Kasat Reskrim Polres Tangerang Selatan AKP Wira Graha Setiawan mengatakan hingga saat ini, jumlah korban yang berhasil diidentifikasi mencapai 25 siswa, dan jumlah tersebut masih berpotensi bertambah.
“Dapat kita identifikasi hingga kini ada 25 siswa dan ini masih kita dalami karena banyak barang bukti di HP tersangka terhadap bukti-bukti pelecehan tersebut,” ujar Wira kepada wartawan, Rabu (21/1/2026).
Menurutnya, penyidik menemukan sejumlah barang bukti digital di telepon genggam tersangka yang memperkuat dugaan tindak pidana pencabulan tersebut.
“Sementara barang bukti yang telah kita sita adalah satu handphone, kemudian beberapa kesesuaian pakaian korban sesuai yang ada di HP tersangka,” katanya.
Dalam ponsel itu, polisi menemukan sejumlah dokumentasi video saat tersangka melakukan aksi kejinya.
Baca Juga: Polisi Tangkap 2 Tersangka Curanmor di Kontrakan, 7 Motor Dicuri
“Kita temui di handphone tersangka ada beberapa dokumentasi pada saat tersangka melakukan dugaan tindak pidana tersebut. Maka dari itu kita sesuaian identifikasi dari wajah korban berikut dengan pakaian saat kejadian,” ungkapnya.
AKP mengungkapkan, dugaan perbuatan cabul tersebut dilakukan dalam kurun waktu tahun 2023 hingga Januari 2026. Saat ini, tersangka telah resmi ditahan di Polres Tangerang Selatan untuk kepentingan penyidikan lebih lanjut.
Dalam menjalankan aksinya, tersangka diduga memanfaatkan posisinya sebagai wali kelas. Modus yang digunakan antara lain dengan membujuk korban menggunakan iming-iming hadiah.
“Memang modus pelaku ini merupakan wali kelas jadi pada saat dia melakukan, dia mengimingi akan membelikan mainan, ataupun beri uang jajan,” sebutnya.
Perbuatan tersebut diduga dilakukan di lingkungan sekolah, tepatnya pada saat kondisi sekolah sedang sepi.
Dalam penanganan kasus ini, kepolisian juga menaruh perhatian serius terhadap kondisi psikologis para korban. Sejak awal pemeriksaan, korban mendapatkan pendampingan dari psikolog serta didampingi orang tua.
Baca Juga: Pemkot Tangerang Selatan Putuskan Tak Perpanjang PJJ
Sementara, terhadap tersangka juga telah dilakukan pemeriksaan psikologis guna mengetahui apakah terdapat penyimpangan perilaku.
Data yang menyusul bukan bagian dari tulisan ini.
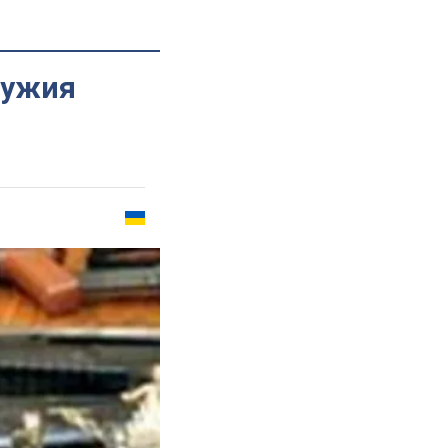
ружия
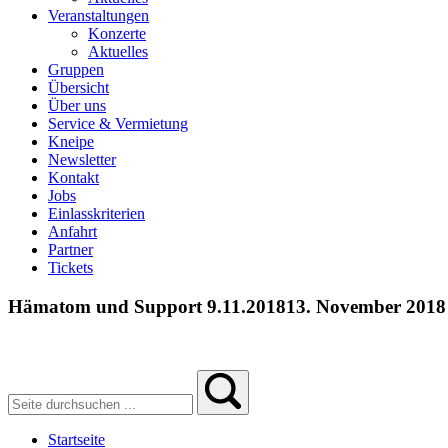
Veranstaltungen
Konzerte
Aktuelles
Gruppen
Übersicht
Über uns
Service & Vermietung
Kneipe
Newsletter
Kontakt
Jobs
Einlasskriterien
Anfahrt
Partner
Tickets
Hämatom und Support 9.11.2018
13. November 2018
Startseite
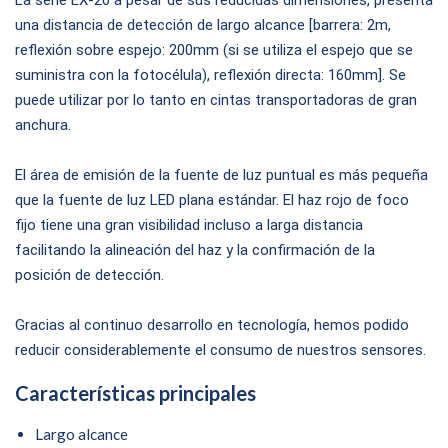
La serie EX-20 a pesar de sus reducidas dimensiones, presenta
una distancia de detección de largo alcance [barrera: 2m,
reflexión sobre espejo: 200mm (si se utiliza el espejo que se
suministra con la fotocélula), reflexión directa: 160mm]. Se
puede utilizar por lo tanto en cintas transportadoras de gran
anchura.
El área de emisión de la fuente de luz puntual es más pequeña
que la fuente de luz LED plana estándar. El haz rojo de foco
fijo tiene una gran visibilidad incluso a larga distancia
facilitando la alineación del haz y la confirmación de la
posición de detección.
Gracias al continuo desarrollo en tecnología, hemos podido
reducir considerablemente el consumo de nuestros sensores.
Características principales
Largo alcance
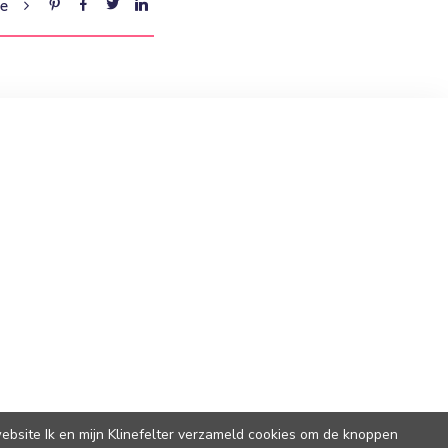
re
ebsite Ik en mijn Klinefelter verzameld cookies om de knoppen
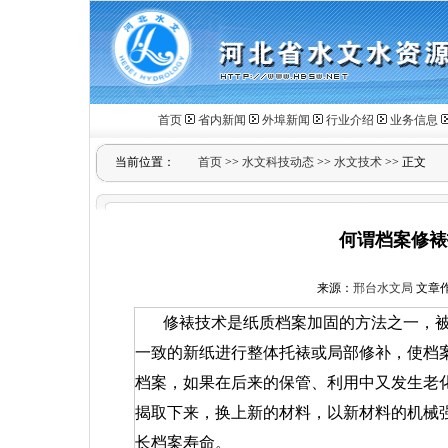
首页
省内新闻
外埠新闻
行业介绍
业务信息
当前位置：
首页
>>
水文科技动态
>>
水文技术
>> 正文
何谓档案修裱
来源：
邢台水文局
文章作者
修裱技术是纸质档案加固的方法之一，
一致的新纸进行整体托裱或局部修补，使档
档案，如果在后来的保管、利用中又发生老
揭取下来，换上新的材料，以新材料的机械
长档案寿命。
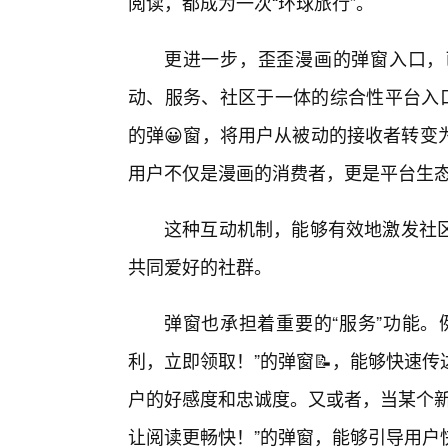
阅读，都成为一次“环球旅行”。
更进一步，歪歪漫画的弹窗入口，
动、服务、社区于一体的综合性平台入口
的弹😀窗，将用户从被动的接收者转变
用户不仅是漫画的消费者，更是平台生
这种互动机制，能够有效地激发社
共同爱好的社群。
弹窗也承担着重要的“服务”功能。
利，立即领取！”的弹窗📝，能够快速
户的好感度和忠诚度。又或者，当某个新
让阅读更畅快！”的弹窗，能够引导用户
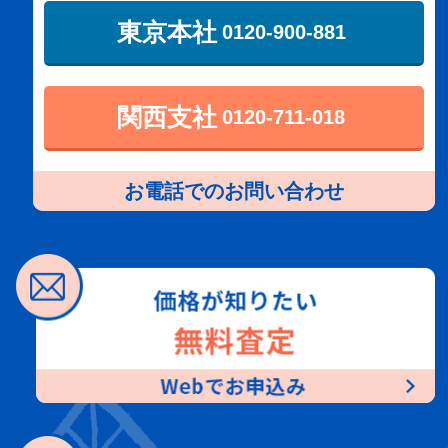
東京本社
0120-900-881
関西支社
0120-711-018
お電話でのお問い合わせ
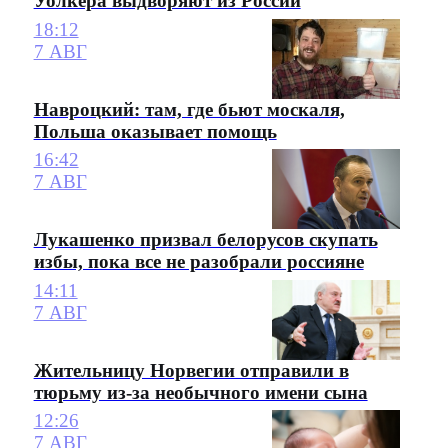
Уолкера выдворяют из России
18:12
7 АВГ
Навроцкий: там, где бьют москаля,
Польша оказывает помощь
16:42
7 АВГ
Лукашенко призвал белорусов скупать
избы, пока все не разобрали россияне
14:11
7 АВГ
Жительницу Норвегии отправили в
тюрьму из-за необычного имени сына
12:26
7 АВГ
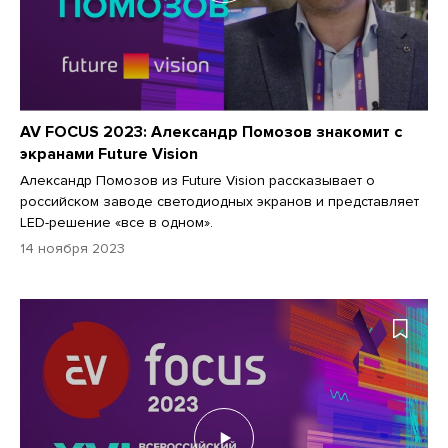
AV FOCUS 2023: Александр Помозов знакомит с
экранами Future Vision
Александр Помозов из Future Vision рассказывает о
российском заводе светодиодных экранов и представляет
LED-решение «все в одном».
14 ноября 2023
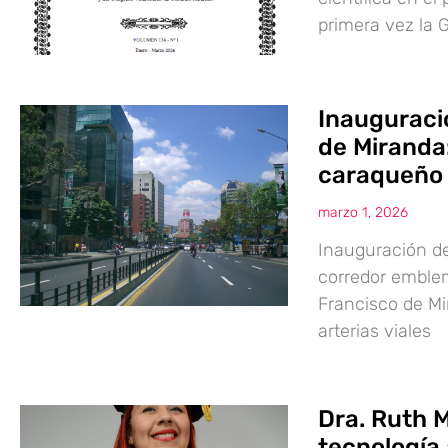
primera vez la 
Inauguraci
de Miranda:
caraqueño
marzo 1, 2026
Inauguración de
corredor emble
Francisco de Mi
arterias viales
Dra. Ruth M
tecnología 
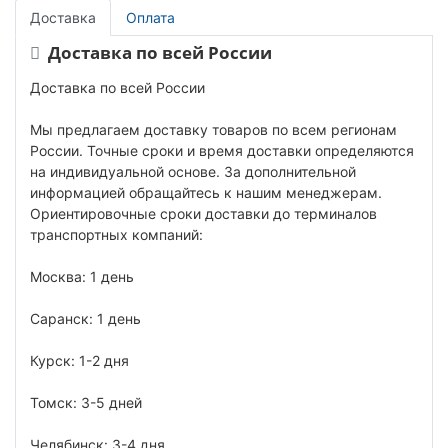
Доставка
Оплата
Доставка по всей России
Доставка по всей России
Мы предлагаем доставку товаров по всем регионам
России. Точные сроки и время доставки определяются
на индивидуальной основе. За дополнительной
информацией обращайтесь к нашим менеджерам.
Ориентировочные сроки доставки до терминалов
транспортных компаний:
Москва: 1 день
Саранск: 1 день
Курск: 1-2 дня
Томск: 3-5 дней
Челябинск: 3-4 дня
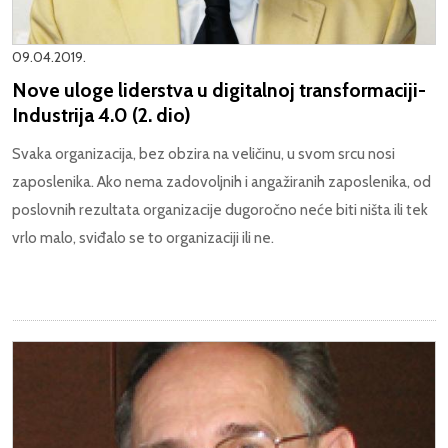
09.04.2019.
Nove uloge liderstva u digitalnoj transformaciji-
Industrija 4.0 (2. dio)
Svaka organizacija, bez obzira na veličinu, u svom srcu nosi
zaposlenika. Ako nema zadovoljnih i angažiranih zaposlenika, od
poslovnih rezultata organizacije dugoročno neće biti ništa ili tek
vrlo malo, sviđalo se to organizaciji ili ne.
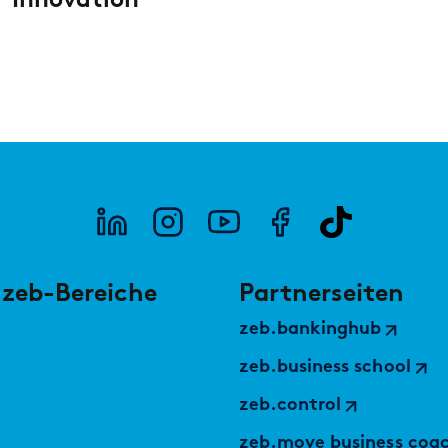
Sparkassen davon profitieren können
ist.
 zeb-Bereiche
Partnerseiten
PUBLIKATION
PODC
OmniKI: Der Schlüssel zum Erfolg
Wie 
zeb.bankinghub
zeb
zeb.business school
zeb.control
zeb.move business coa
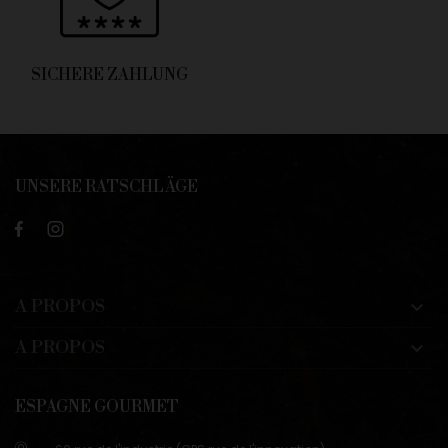
SICHERE ZAHLUNG
UNSERE RATSCHLÄGE
A PROPOS

A PROPOS

ESPAGNE GOURMET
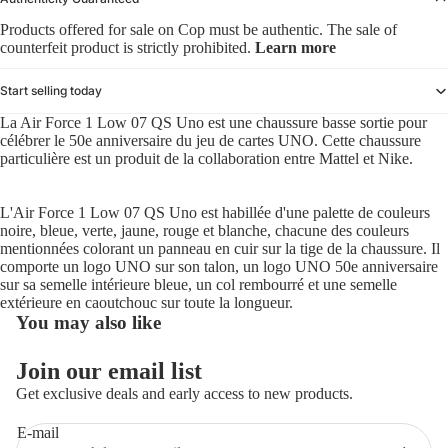
Products offered for sale on Cop must be authentic. The sale of
counterfeit product is strictly prohibited.
Learn more
Start selling today
La Air Force 1 Low 07 QS Uno est une chaussure basse sortie pour
célébrer le 50e anniversaire du jeu de cartes UNO. Cette chaussure
particulière est un produit de la collaboration entre Mattel et Nike.
L'Air Force 1 Low 07 QS Uno est habillée d'une palette de couleurs
noire, bleue, verte, jaune, rouge et blanche, chacune des couleurs
mentionnées colorant un panneau en cuir sur la tige de la chaussure. Il
comporte un logo UNO sur son talon, un logo UNO 50e anniversaire
sur sa semelle intérieure bleue, un col rembourré et une semelle
extérieure en caoutchouc sur toute la longueur.
You may also like
Politique de remboursement
Join our email list
Politique de confidentialité
Get exclusive deals and early access to new products.
Conditions d’utilisation
E-mail
Politique d’expédition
Polisi tidak menutup kemungkinan jumlah korban akan bertambah. Selain fokus pada penegakan hukum, penyidik juga berupaya memastikan seluruh korban terdata agar proses pemulihan trauma dapat dilakukan secara menyeluruh.
“Kami juga fokus bagaimana mengetahui seluruh korban. Tujuannya untuk bagaimana kita bersama sama mencoba memberikan pengobatan terhadap korban. Makanya kita mau mencoba mendalami siapa saja korbannya, berapa banyak, agar proses trauma healing yang kita berikan dapat tepat sasaran dan menyembuhkan,” paparnya.
Atas perbuatannya, tersangka dijerat Pasal 418 Undang-Undang Nomor 1 Tahun 2023 tentang KUHP baru juncto Pasal 6 Undang-Undang Tindak Pidana Kekerasan Seksual (TPKS).
“Dalam perkara ini kita sangkakan pasal 418 undang-undang nomor 1 tahun 2023 tentang KUHP baru junto pasal 6 undang-undang TPKS,” pungkasnya. (eko)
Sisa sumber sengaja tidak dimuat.